Opinion

Protecting American Interests Means Keeping ISDS in NAFTA

Shutterstock/ By Joseph Sohm and michelaubryphoto

Tim Worstall Senior Fellow, Adam Smith Institute
Font Size:

America’s commercial relations with Canada, Mexico and the European Union entered a fever pitch when President Trump decided to impose steel and aluminum tariffs on foreign imports of these products.

Contrary to the objective of protecting American businesses, the tariffs will likely contribute to job losses, lower workers’ wages and a rise in consumer goods prices, as history has shown with tariffs.

If President Trump truly wants to protect American business through better trade relations, one little-known provision called the Investor-State Dispute Settlement (ISDS) mechanism must be strengthened in NAFTA.

There are few provisions that serve more purpose and provide greater peace of mind for business certainty than the ISDS mechanism. From the American point of view, ISDS protects U.S.-based business from political decisions by governments, especially decisions made by rogue governments.

Foreign investors deserve to know that governments will keep their word, and ISDS helps provide a fair legal venue in cases where they don’t.

Discussions about ISDS have come to the fore recently because of currently stalled NAFTA negotiations. By almost any measure, NAFTA has been a tremendous success for all parties involved, especially the U.S.

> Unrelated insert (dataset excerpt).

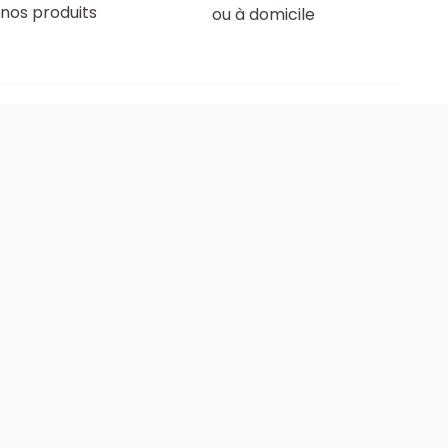
nos produits
ou à domicile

The four years following the agreement’s signing in 1994 saw the creation of 800,000 American jobs. Today, after more than twenty years of NAFTA, Canada and Mexico stand alone as by far the largest export markets for U.S. goods, accepting shipments of nearly $500 billion in American goods annually and supporting 14 million jobs in the U.S.

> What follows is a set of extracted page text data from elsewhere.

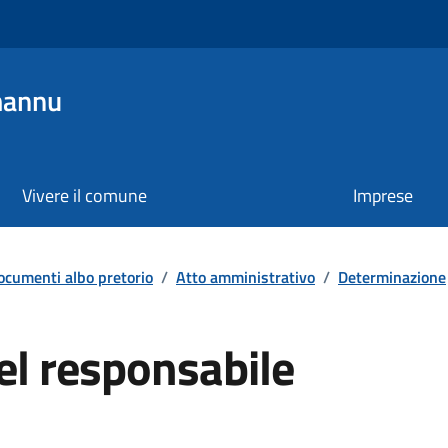
mannu
Vivere il comune
Imprese
ocumenti albo pretorio
/
Atto amministrativo
/
Determinazione
el responsabile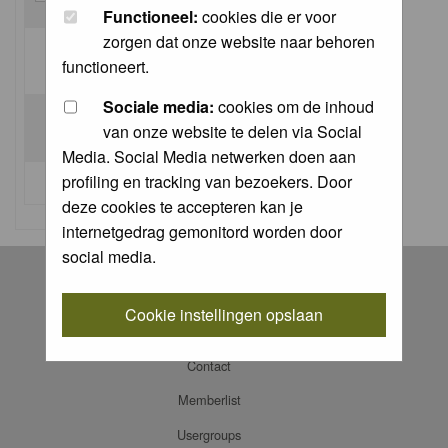
Functioneel:
cookies die er voor
zorgen dat onze website naar behoren
Log me on automatically each visit:
functioneert.
Sociale media:
cookies om de inhoud
van onze website te delen via Social
Media. Social Media netwerken doen aan
profiling en tracking van bezoekers. Door
I forgot my password
deze cookies te accepteren kan je
internetgedrag gemonitord worden door
social media.
Register
Log in
Cookie instellingen opslaan
FAQ
Contact
Memberlist
Usergroups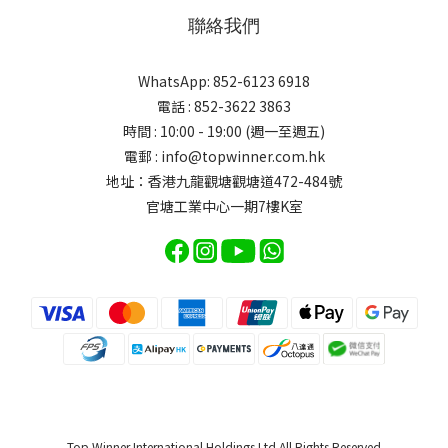
聯絡我們
WhatsApp: 852-6123 6918
電話 : 852-3622 3863
時間 : 10:00 - 19:00 (週一至週五)
電郵 : info@topwinner.com.hk
地址：香港九龍觀塘觀塘道472-484號
官塘工業中心一期7樓K室
Top Winner International Holdings Ltd All Rights Reserved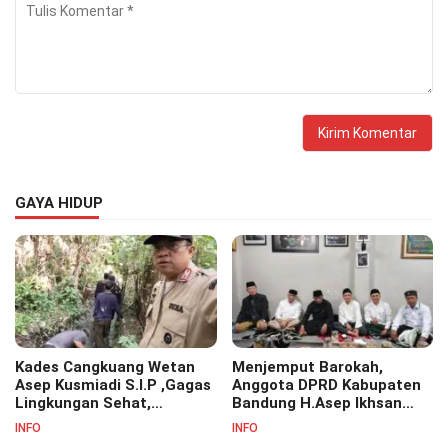
GAYA HIDUP
Kades Cangkuang Wetan
Menjemput Barokah,
Asep Kusmiadi S.I.P ,Gagas
Anggota DPRD Kabupaten
Lingkungan Sehat,
Bandung H.Asep Ikhsan
Bersihkan Saluran Air di RW
S.Pd.M.M Hadiri Haul Akbar
INFO
INFO
07
Masyayikh Pondok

A major part of NAFTA’s success has been the inclusion of ISDS provisions that protect investments in Canada and Mexico and provide a means for justice for companies wronged in some way by these governments.

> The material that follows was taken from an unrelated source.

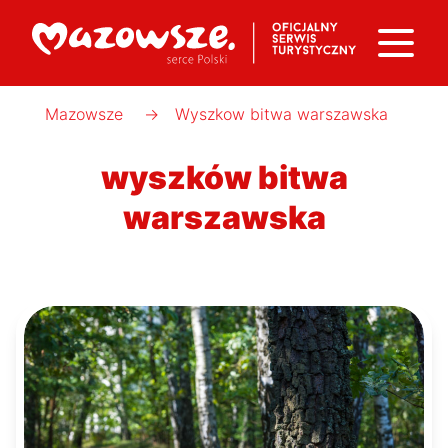
Mazowsze
→
Wyszkow bitwa warszawska
wyszków bitwa
warszawska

While all eighteen cases brought against the U.S. under this provision of NAFTA have failed, American companies on numerous occasions have won settlements using the ISDS provision. Without the ISDS, there would have been little to no recourse for holding the feet of the Mexican and Canadian governments to the proverbial fire.

Never was the need for ISDS provisions more clear than in the case of Venezuela’s about-face on American oil holdings, a change of official government policy precipitated by the election of radical populist Hugo Chavez in 1998. After a decade of investment by Mobil Corporation in Venezuelan oil projects, with established taxes and agreements, Mobil suddenly found itself in a political environment in which further privatization of the oil industry was banned and royalties levied against foreign operators like Mobil were doubled.

After a series of restrictions on foreign oil firms, Chavez in 2007 decreed that no investor could own more than 40 percent of interest in an oil operation, demanding by fiat that companies had four months to transfer interests or his government would seize assets. For Mobil, an agreement was not reached, and Venezuela seized the investment assets.

Using the ISDS mechanism, Mobil and others were awarded $1.6 billion due to Venezuela’s breaches of direct expropriation and fair and equitable treatment.

Similarly, Azurix, an American water services company, was awarded $165.2 million after an international tribunal found that Argentina unfairly discriminated against the company. In April 2016, Tampa Bay-based TECO Energy was awarded $21.1 million because of breaches of fair and equitable treatment perpetrated by the Guatemalan government. These cases are compelling evidence that ISDS works.

In the U.S., litigants can reasonably count on cases to be decided on evidence and merits, with multiple opportunities for appeals. This is not necessarily true of the rest of the world. And while many nations would prefer not to be bound to ISDS provisions in international treaties, they are absolutely critical in trade agreements such as NAFTA. Without them, American businesses could see their legal rights and contracts jeopardized in foreign countries.

One need only follow Mexican elections to realize why ISDS could soon be vital for U.S. investments in that nation.

Leading presidential candidate Andrés Manuel López Obrador has indicated his support for reversing course as it pertains to U.S. oil exports to Mexico. With Mexico only beginning to allow foreign nations to invest in its energy sector in 2014, many fear that López Obrador could pull the rug from under American investments, reminiscent of Hugo Chavez’s approach in Venezuela twenty years prior.

If past is not to be prologue in markets like Mexico, where U.S. firms have invested significant amounts of capital, President Trump and U.S. Trade Representative Robert Lighthizer should affirm their support of the inclusion of ISDS provisions in a renegotiated NAFTA, rather than suggesting that such provisions might be weakened or removed altogether in NAFTA 2.0. Doing so will go a long way to assuaging investor concerns and setting the stage for a renegotiated agreement that advantages U.S. businesses and makes good on the president’s promise to put America first.

Tim Worstall is a senior fellow at the Adam Smith Institute.


The views and opinions expressed in this commentary are those of the author and do not reflect the official position of The Daily Caller.